When I first began reading through the Economist’s debate page on biotechnology, I thought “oh, the spin. It hurts.” First of all, the term “biotechnology” was being used to describe the technologies in question, rather than “GMO food” or “GE food”. Then, when I saw that BASF was sponsoring it, and was given a prominent link in which they could spin their practices (and spin they do – the copywriter responsible for this has admittedly produced one of the best spin pages I have ever seen), I was ready to judge the whole operation as a well-financed spin machine.
Then I saw the poll, in which those against biotechnology are outweighing those who are for it, not by a wide margin, but by enough of one that they are “winning”. This is mostly due to the advocate for the side of organic food, Charles Benbrook, and his moderate yet logical responses throughout the debate.
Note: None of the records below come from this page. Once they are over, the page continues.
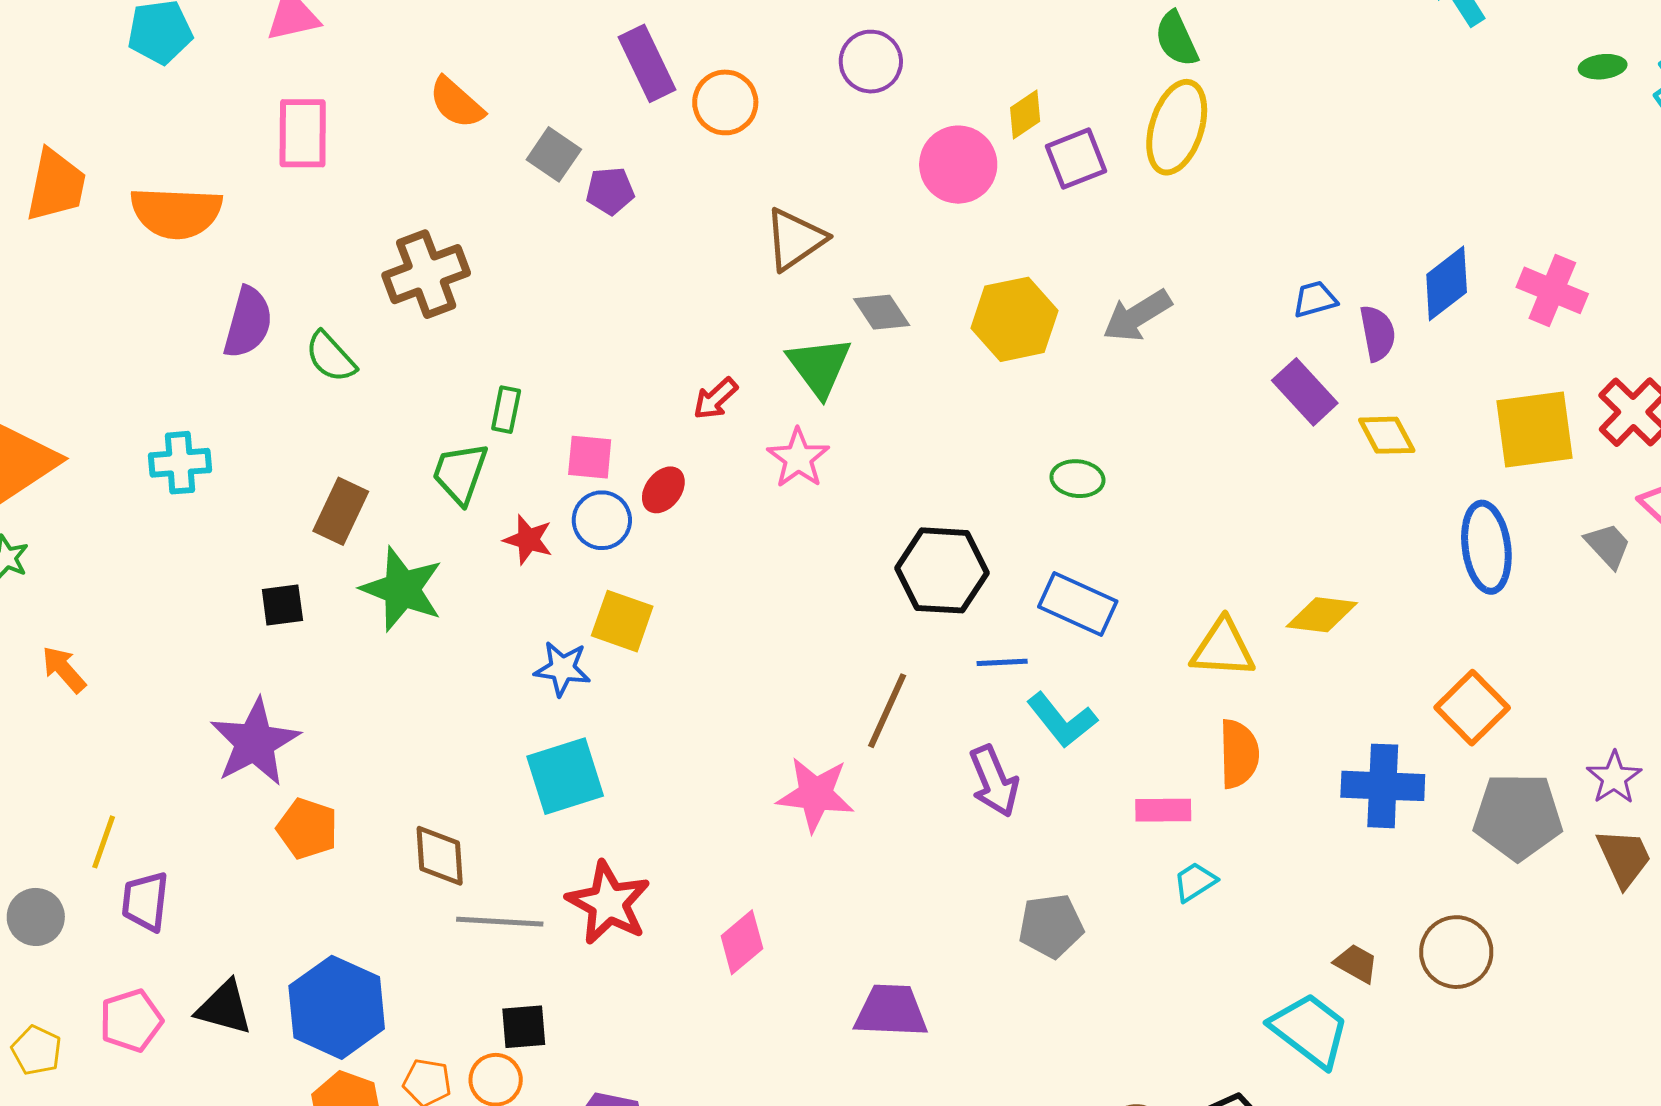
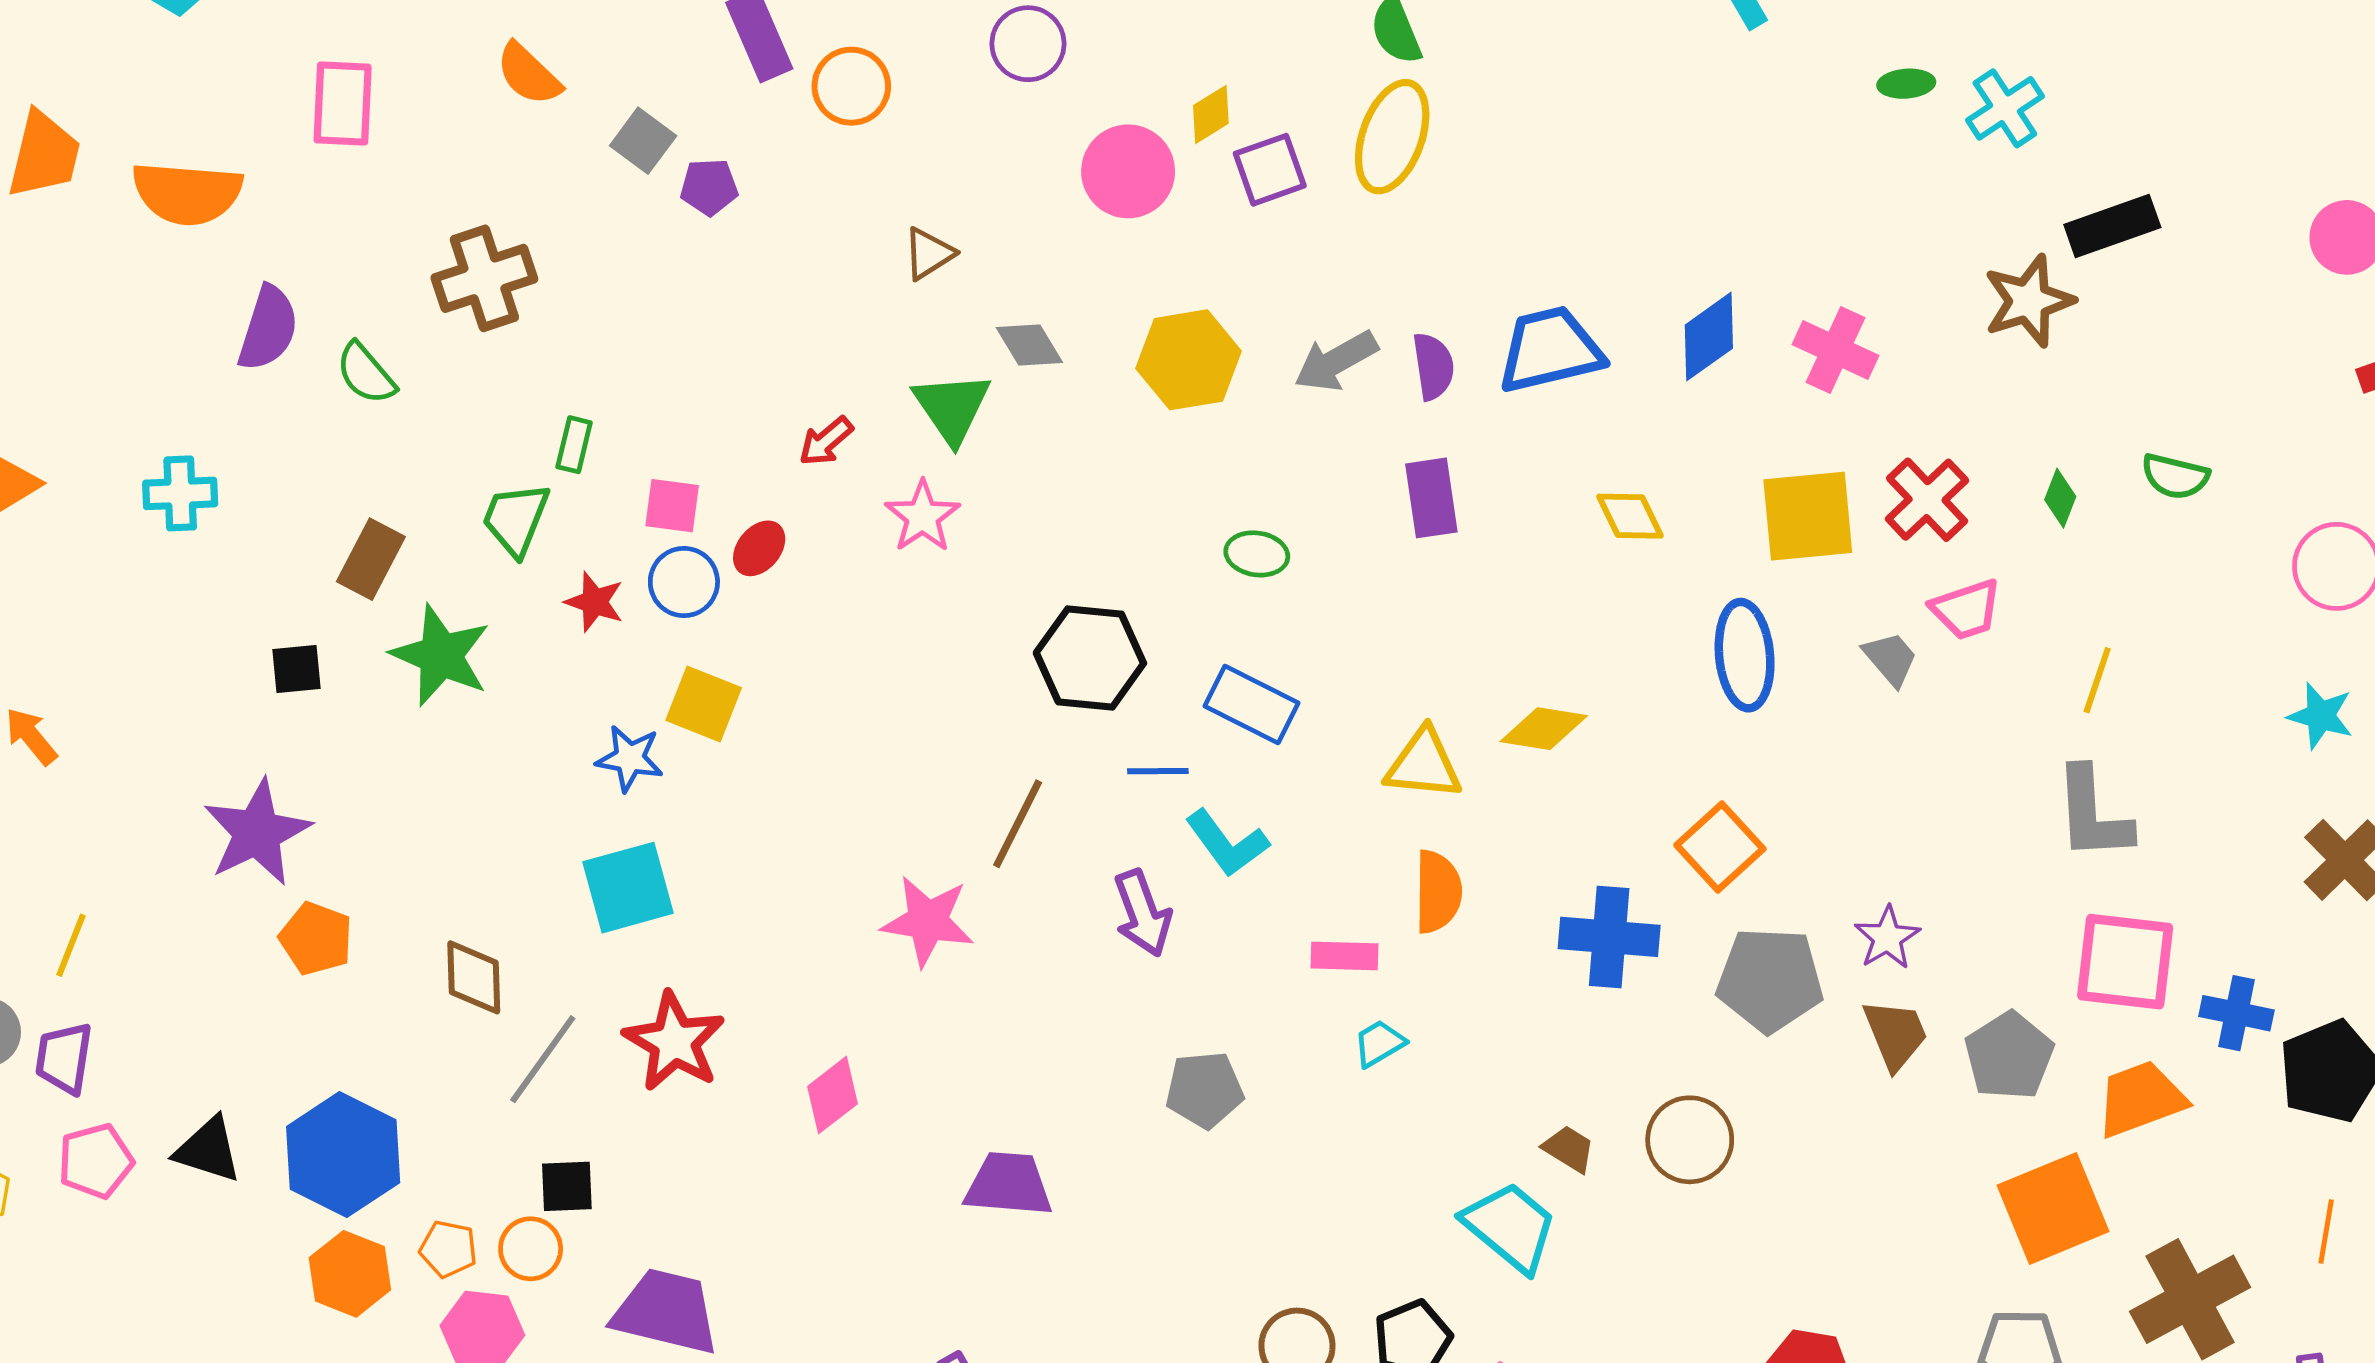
brown triangle: (795, 239) -> (929, 254), size x0.7
blue trapezoid: (1315, 299) -> (1550, 350), size x2.0
purple semicircle: (1377, 333) -> (1433, 366), moved
purple rectangle: (1305, 392) -> (1431, 498), moved, turned 32
purple trapezoid: (145, 901) -> (64, 1058), moved
gray line: (500, 922) -> (543, 1059), turned -60

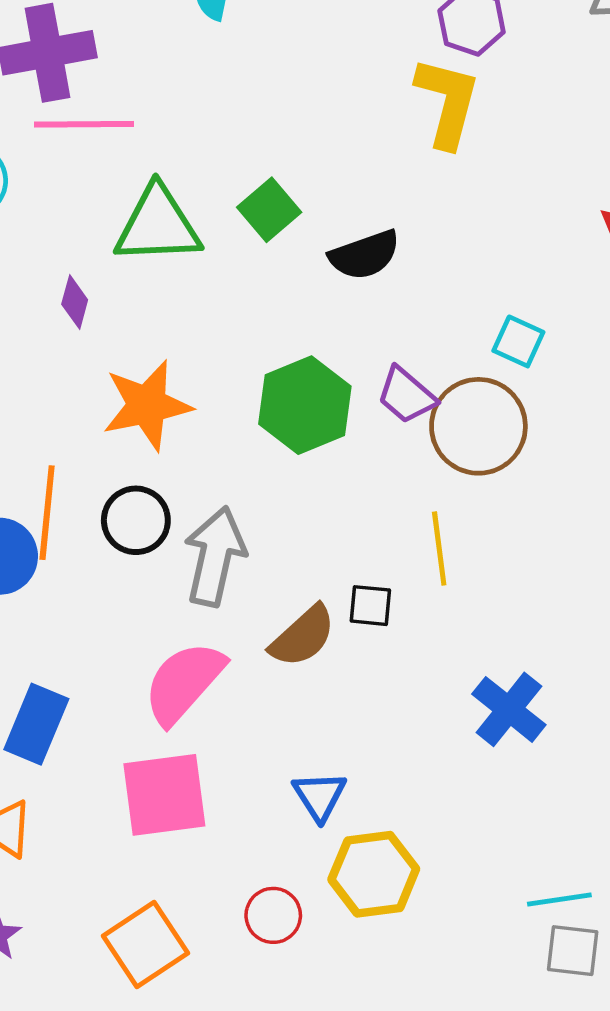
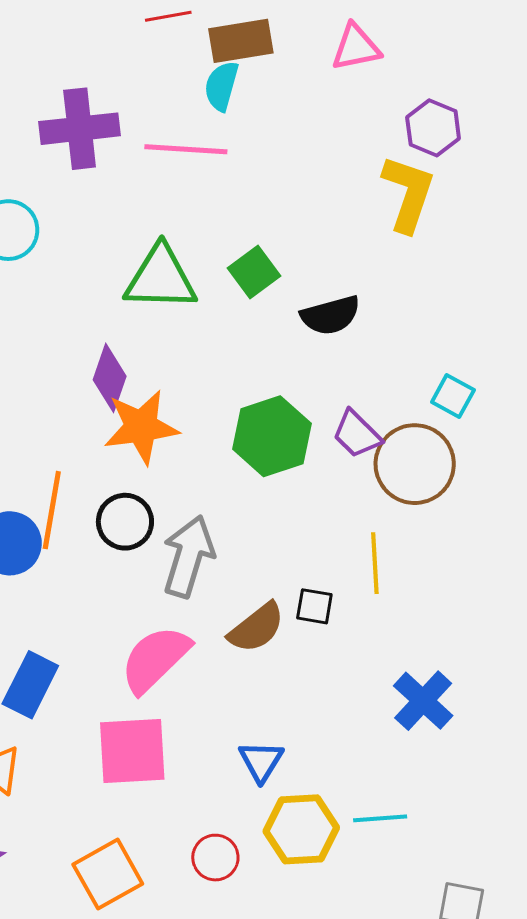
pink line: (84, 124) -> (186, 149), moved
purple diamond: (75, 302) -> (110, 378), moved, size x1.5
cyan line: (559, 900) -> (380, 818), moved

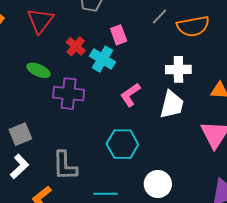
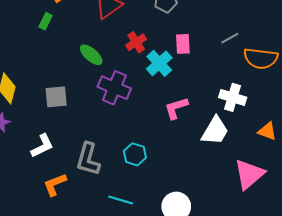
gray square: (20, 134) -> (56, 97), moved
cyan hexagon: (122, 144) -> (135, 154), moved, size x0.7

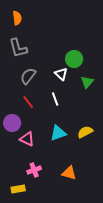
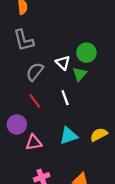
white triangle: (61, 74) -> (63, 63), moved
green triangle: (87, 82) -> (80, 74), moved
pink triangle: (27, 139) -> (34, 142), turned -35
One of my favourite passages:
“Those advocating GE as the solution to world hunger seem to gloss over the fact that poverty is the primary cause of hunger. Three “currents” of change must come together with rural economic development to advance food security:
- Pest losses and food waste must be cut dramatically (eg, by one-half).
- Dietary patterns must shift towards crops that provide more human food calories and diverse nutrients per acre/hectare (eg, potatoes, squash, beans, berries), with relatively less reliance on grain-fed livestock products.
- Soil organic matter must be restored to allow sustainable yields to increase.” Charles Benbrook, Rebuttal Remarks
It is an even greater feat when we take into account the demographics of The Economist and the fact that almost every view represented is anti-, except for Mr. Benbrook’s. Get on over there and vote, and participate in this fascinating discussion.